- Born: 1973 Santa Ana, California
- Occupation(s): Sculptor and photographer
- Children: Two

= Carlee Fernández =

Latina-American artist

Carlee Fernández (born 1973) is a sculptor and photographer known for her investigations of identity and power through self-portraits and altered taxidermies.

==Biography==

Fernández was born in Santa Ana, California in 1973. Being half-Mexican and half-European, she has described having unstable cultural experiences. She was also raised in Europe. Now, Fernández has a husband and two children whom are referenced in several of her works.

==Art==

===Bear Studies (2004) ===

====Bear Study (2004) ====

Fernández believes all animals, including humans, hold great power and elegance. In this respect, her taxidermy efforts are meant as homages to the animals. In many of her works, she honors the bear as an emblem of self-empowerment and unbridled masculinity. For Bear Study (2004), she fully suits up inside of a taxidermied bear.

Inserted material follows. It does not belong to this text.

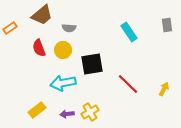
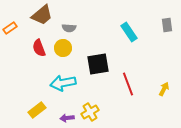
yellow circle: moved 2 px up
black square: moved 6 px right
red line: rotated 25 degrees clockwise
purple arrow: moved 4 px down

====Bear Hair Study (2004) ====

In this piece, Fernández takes a self-portrait wearing a “mustache” achieved by placing tufts of bear fur into her nostrils. Bear Hair Study (2004) was collected by the National Portrait Gallery and featured in their traveling exhibition, Portraiture Now: Staging the Self.

===Domestic Odyssey (2004) ===

Her series entitled Friends is a body of taxidermy works from which the San Jose Museum of Art selected for their exhibit. She was featured in Domestic Odyssey (2004) under one of its six subdivisions, Desperately Seeking Something . The show took place from March 6 to July 3. Fernández shapes animals into everyday objects such as furniture and utility objects. Her sculpture Lola Isern (2001) melds a goat with a shopping basket. According to the exhibition catalogue, this practice visualizes the totality of consumerism over nature. Lola Isern is also used for the front cover of the catalogue.

===Man (2006) ===

====Self Portrait: Portrait of my Father as Manuel Fernández (2006)====

Fernández's art explores masculinity through works wherein she casts herself as male subjects. In her series Man (2006), she embodies masculine figures in various modes. Self Portrait: Portrait of my Father, Manuel Fernández is currently in the possession of the Los Angeles County Museum of Art (LACMA) which has included her works in several exhibitions. This piece was featured in Phantom Sightings: Art After the Chicano Movement. Pictured are two gelatin silver prints of a photo of her father and a self-portrait as her father. Fernández describes her strive for a replica, having to paint the stripes onto her shirt. She leaves out his mustache to show the critical role of facial hair in machismo symbology. She sought out her father in a time of irresolution, wanting to manifest his fortitude.

====Self Portrait as Franz West (2006) ====

In Self Portrait as Franz West (2006), Fernández takes on the face of the sculptor whom, like her father, she considers a compelling entity. This work was also featured in LACMA’s Phantom Sightings exhibit.